Companies in the top 20% of financial performance have been found to exhibit seven leadership practices that contribute to their success.
Taking this to 2015, the seventh annual leadership forecast by DDI and The Conference Board, found the business landscape is expected to continue to be classified as “VUCA” – volatile, uncertain, complex and ambiguous.
Organisations in the top 20% of financial performance have taken the lead in adapting to the VUCA climate anticipated in 2015 by putting in action these seven best practices:
1. Leadership skills specific to VUCA challenges: The best performing companies are three times more likely to have VUCA-capable leaders. This capability is defined by four skills – introducing and managing change; building consensus and commitment; inspiring others toward a challenging future vision; and leading across generations.
One in three HR professionals admitted their organisation’s leaders are currently not capable to meet the challenge.

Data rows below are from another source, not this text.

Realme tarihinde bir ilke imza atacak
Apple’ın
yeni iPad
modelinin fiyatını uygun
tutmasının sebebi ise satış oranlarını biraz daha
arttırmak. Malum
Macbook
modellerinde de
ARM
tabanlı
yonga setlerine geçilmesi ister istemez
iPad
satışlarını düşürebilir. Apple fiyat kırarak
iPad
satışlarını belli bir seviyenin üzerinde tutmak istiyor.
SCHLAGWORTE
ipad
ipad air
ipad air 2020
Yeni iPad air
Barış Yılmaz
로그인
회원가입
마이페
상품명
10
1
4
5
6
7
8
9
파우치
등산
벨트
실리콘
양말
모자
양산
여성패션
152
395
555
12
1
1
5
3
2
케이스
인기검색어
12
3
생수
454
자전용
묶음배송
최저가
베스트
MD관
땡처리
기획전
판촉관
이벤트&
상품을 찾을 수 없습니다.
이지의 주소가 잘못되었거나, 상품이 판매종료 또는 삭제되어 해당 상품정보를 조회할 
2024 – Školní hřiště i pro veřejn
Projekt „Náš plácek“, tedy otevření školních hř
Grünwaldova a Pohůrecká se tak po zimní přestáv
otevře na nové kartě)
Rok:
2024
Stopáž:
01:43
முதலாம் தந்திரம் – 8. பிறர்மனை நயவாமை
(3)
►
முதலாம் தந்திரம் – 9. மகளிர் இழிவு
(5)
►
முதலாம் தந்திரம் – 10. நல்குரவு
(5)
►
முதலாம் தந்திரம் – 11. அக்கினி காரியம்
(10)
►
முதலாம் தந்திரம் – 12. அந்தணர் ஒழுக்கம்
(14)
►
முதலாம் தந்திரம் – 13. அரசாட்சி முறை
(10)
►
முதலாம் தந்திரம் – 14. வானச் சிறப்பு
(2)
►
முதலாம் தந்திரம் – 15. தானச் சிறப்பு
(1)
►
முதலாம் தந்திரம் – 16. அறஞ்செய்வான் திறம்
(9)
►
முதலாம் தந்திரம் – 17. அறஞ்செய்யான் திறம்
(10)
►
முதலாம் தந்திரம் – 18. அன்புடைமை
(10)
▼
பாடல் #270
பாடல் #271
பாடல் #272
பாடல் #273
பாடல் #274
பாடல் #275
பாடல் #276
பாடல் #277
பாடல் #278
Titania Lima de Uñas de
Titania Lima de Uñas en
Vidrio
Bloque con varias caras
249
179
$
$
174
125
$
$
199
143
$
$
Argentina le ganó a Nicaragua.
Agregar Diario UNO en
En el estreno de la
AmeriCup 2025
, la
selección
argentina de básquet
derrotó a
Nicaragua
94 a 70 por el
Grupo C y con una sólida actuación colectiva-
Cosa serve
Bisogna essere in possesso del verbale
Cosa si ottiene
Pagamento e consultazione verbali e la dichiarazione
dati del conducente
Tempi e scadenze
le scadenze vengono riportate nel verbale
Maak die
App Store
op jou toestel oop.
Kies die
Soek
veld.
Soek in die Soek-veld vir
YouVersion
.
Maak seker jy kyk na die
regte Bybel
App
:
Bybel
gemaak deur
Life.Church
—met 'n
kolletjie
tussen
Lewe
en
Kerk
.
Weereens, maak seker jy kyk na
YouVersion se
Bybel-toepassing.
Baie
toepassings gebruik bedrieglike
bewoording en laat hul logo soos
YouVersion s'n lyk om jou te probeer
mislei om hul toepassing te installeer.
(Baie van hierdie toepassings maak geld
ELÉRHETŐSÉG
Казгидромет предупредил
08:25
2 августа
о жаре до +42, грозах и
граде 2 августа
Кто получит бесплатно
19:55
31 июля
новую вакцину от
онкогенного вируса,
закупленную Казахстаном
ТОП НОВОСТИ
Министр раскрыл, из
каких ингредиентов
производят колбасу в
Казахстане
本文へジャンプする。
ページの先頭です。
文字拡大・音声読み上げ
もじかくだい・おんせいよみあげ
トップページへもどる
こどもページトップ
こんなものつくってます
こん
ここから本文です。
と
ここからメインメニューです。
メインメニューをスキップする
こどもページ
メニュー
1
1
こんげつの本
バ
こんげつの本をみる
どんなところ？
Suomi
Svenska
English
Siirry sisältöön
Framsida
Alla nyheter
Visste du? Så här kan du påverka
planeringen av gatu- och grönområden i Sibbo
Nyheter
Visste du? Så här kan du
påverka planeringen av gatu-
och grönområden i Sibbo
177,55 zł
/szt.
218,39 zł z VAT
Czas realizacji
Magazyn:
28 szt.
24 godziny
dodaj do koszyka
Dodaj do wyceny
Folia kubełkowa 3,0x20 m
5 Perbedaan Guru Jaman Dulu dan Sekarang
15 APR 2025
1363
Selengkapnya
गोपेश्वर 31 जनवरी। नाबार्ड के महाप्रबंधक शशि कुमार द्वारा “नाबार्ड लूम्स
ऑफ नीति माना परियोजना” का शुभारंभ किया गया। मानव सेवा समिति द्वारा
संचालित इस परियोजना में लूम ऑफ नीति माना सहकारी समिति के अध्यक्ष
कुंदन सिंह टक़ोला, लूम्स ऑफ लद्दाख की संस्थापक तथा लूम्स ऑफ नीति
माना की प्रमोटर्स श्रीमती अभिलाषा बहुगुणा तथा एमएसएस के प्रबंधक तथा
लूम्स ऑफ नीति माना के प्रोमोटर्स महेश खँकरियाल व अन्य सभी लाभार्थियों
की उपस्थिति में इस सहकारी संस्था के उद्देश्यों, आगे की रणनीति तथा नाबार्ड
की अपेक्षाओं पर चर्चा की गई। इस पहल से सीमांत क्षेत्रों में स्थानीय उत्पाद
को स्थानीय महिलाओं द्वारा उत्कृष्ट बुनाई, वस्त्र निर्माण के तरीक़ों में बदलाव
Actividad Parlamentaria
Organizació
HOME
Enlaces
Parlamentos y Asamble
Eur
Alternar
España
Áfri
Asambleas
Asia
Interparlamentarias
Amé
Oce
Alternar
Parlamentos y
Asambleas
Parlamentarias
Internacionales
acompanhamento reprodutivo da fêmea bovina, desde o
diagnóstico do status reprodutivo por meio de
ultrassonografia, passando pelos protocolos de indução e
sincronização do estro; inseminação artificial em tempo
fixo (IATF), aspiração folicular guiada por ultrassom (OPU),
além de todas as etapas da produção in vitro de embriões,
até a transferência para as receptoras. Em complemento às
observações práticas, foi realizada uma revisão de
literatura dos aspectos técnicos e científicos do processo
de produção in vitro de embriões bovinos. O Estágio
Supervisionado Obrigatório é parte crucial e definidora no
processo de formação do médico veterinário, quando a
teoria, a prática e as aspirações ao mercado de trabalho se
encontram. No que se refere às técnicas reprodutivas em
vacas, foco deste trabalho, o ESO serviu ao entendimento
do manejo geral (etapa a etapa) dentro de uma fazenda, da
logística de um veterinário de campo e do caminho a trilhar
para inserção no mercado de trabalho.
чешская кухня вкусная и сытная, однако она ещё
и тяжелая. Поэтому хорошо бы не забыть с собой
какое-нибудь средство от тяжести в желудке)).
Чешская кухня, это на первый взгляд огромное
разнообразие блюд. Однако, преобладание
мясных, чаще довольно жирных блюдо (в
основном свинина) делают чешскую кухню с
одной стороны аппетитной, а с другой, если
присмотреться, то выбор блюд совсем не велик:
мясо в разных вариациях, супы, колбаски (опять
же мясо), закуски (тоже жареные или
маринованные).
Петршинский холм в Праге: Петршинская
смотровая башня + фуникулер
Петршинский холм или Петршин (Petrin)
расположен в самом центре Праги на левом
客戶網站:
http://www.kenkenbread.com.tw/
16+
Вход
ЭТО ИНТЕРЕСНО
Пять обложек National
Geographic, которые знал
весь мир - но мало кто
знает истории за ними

2. Programmes to develop high-potentials: Effective high-potential programmes are three-and-a-half times more likely in high performance organisations. A right pool-size is equally critical. Companies with a larger pool of high-potentials risk lower levels of engagement and retention, since resources may be spread too thin.
3. Prioritising interaction skills: Financially-performing organisations are two times more likely to place value on developing interaction skills over managerial skills. This is likely to reap benefits in terms of highly engaged leaders (two times more likely), strong current leaders (3.5 times more likely), and 20% more of leaders ready to fill critical roles.
4. Making learning a journey: Incorporating a learning journey is three times more likely in the best performing organisations, opposed to a course-list approach to developing leaders. Learning journeys can incorporate planned sequences, on-the-job and formal learning opportunities.
5. Institutionalising high-value analytics: Organisations in the top 20% of financial performance are six times more likely to use analytics to predict future leadership talent needs. Currently, almost half of organisations don’t use any kind of leadership analytics well (47%).
An even larger issue is that of 30% of organisations using low-value analytics, such as only efficiency and reactions metrics about leadership programmes. Just about one in five are using higher-value analytics, such as metrics on the business impact of leadership programmes, and targeting the gap between current leader readiness and long-term objectives.
6. Having a ready-now leadership pipeline: Having in place a strong pipeline of ready-now leaders is four times more likely in the top performing organisations. Currently, only 46% of positions across the entire sample could be filled immediately by internal candidates.
7. Ensuring diversity in leadership: The highest performing companies are 12 times more likely to have gender balance in their leadership ranks, with at least 30% of leadership roles held by women. This trend holds true for high-potential women leaders as well.